Records from a data collection:
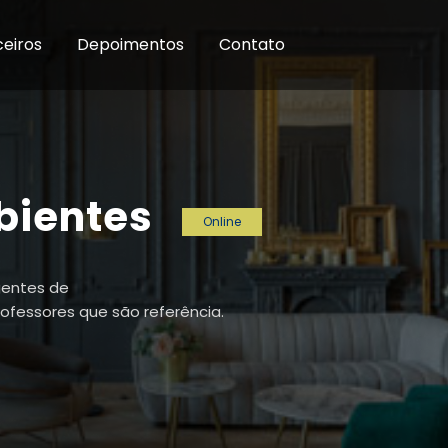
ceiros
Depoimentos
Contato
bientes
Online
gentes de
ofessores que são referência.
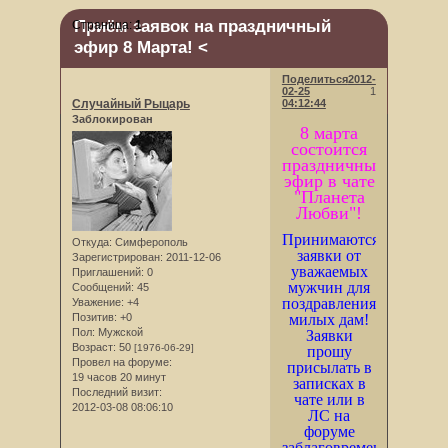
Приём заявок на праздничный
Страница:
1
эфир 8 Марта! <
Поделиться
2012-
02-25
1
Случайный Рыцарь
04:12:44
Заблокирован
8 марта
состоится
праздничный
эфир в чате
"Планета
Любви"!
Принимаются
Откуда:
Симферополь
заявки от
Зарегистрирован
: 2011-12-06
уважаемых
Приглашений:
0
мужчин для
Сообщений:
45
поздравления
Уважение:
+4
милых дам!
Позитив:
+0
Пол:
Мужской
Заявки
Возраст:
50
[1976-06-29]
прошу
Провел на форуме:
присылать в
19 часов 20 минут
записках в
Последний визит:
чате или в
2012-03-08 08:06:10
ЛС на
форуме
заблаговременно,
--
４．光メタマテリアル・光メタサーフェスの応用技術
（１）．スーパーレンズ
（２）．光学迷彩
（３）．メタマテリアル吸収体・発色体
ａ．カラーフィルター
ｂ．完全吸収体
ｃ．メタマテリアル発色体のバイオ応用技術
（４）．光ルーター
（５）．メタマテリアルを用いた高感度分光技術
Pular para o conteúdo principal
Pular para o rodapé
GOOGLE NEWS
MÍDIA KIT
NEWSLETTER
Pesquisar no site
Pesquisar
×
* * *
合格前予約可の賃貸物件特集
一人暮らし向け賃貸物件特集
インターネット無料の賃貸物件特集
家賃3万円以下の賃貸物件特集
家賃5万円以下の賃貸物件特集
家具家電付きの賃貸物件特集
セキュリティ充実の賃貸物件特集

:: What the task requires ::
Looking at the data above, return every line from the one with "合格前予約可の賃貸物件特集" down to the one with "セキュリティ充実の賃貸物件特集", exactly and inclusively.

:: Finished exercise ::
合格前予約可の賃貸物件特集
一人暮らし向け賃貸物件特集
インターネット無料の賃貸物件特集
家賃3万円以下の賃貸物件特集
家賃5万円以下の賃貸物件特集
家具家電付きの賃貸物件特集
セキュリティ充実の賃貸物件特集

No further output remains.